Contribution Summary

  • In this paper, we propose Caprese, a resource-efficient distillation method to recover lost capabilities from deploying efficient inference methods, focused primarily in feedforward blocks.
  • With original weights unperturbed, roughly 1% of additional parameters, and only 20K synthetic training samples, we are able to recover much if not all of the reasoning capabilities lost from efficient inference for thinking LLMs and…
  • Moreover, Caprese slashes the number of active parameters (~2B cut for Gemma 2 9B and Llama 3.1 8B) and integrates cleanly into existing model layers to reduce latency (>16% time-to-next-token reduction) while encouraging response brevity…

Why It Matters For Eval

  • Abstract shows limited direct human-feedback or evaluation-protocol detail; use as adjacent methodological context.

Researcher Checklist

  • Gap: Human feedback protocol is explicit

    No explicit human feedback protocol detected.

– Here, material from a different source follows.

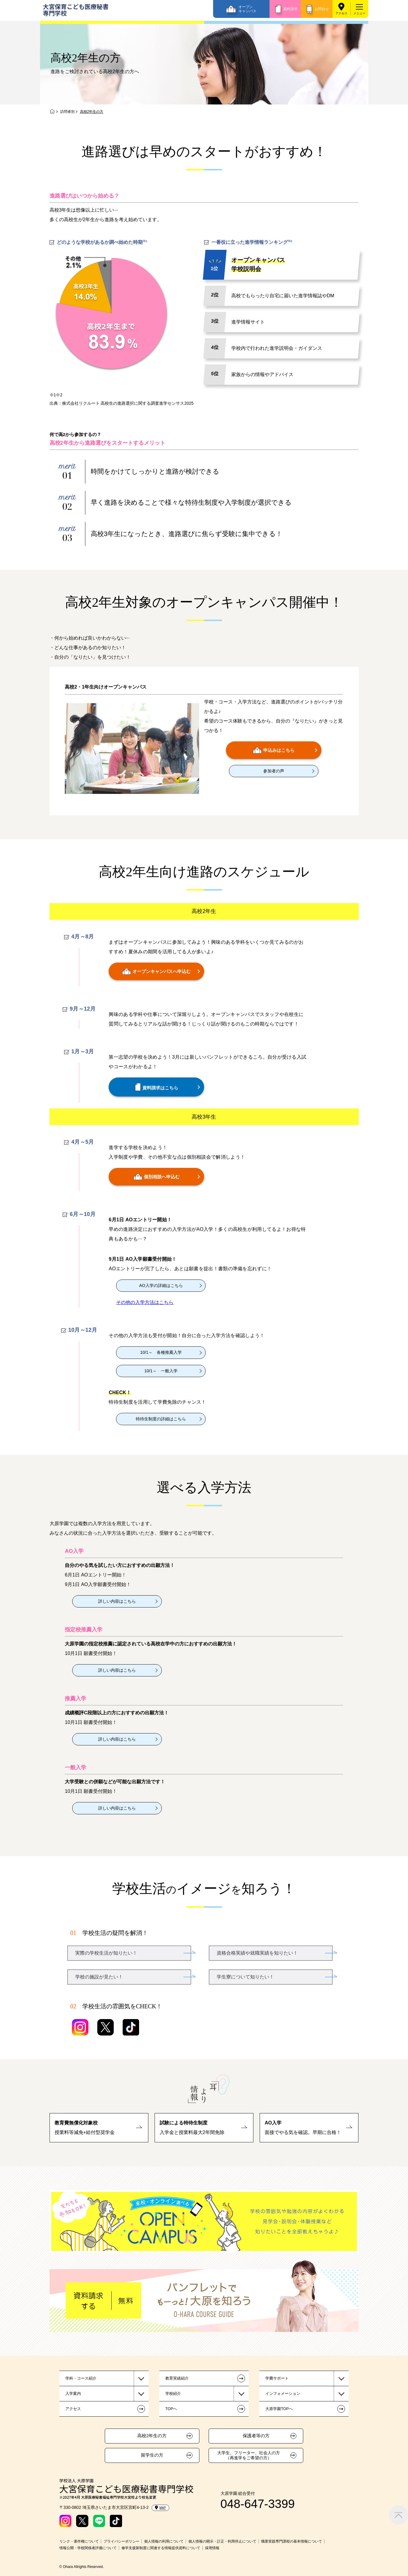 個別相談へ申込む (156, 1176)
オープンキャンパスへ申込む (156, 971)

  • Gap: Evaluation mode is explicit

    No clear evaluation mode extracted.

  • Gap: Quality control reporting appears

    No calibration/adjudication/IAA control explicitly detected.

  • Gap: Benchmark or dataset anchors are present

    No benchmark/dataset anchor extracted from abstract.

  • Pass: Metric reporting is present

    Detected: latency

Category-Adjacent Papers (Broader Context)

These papers are nearby in arXiv category and useful for broader context, but not necessarily protocol-matched to this paper.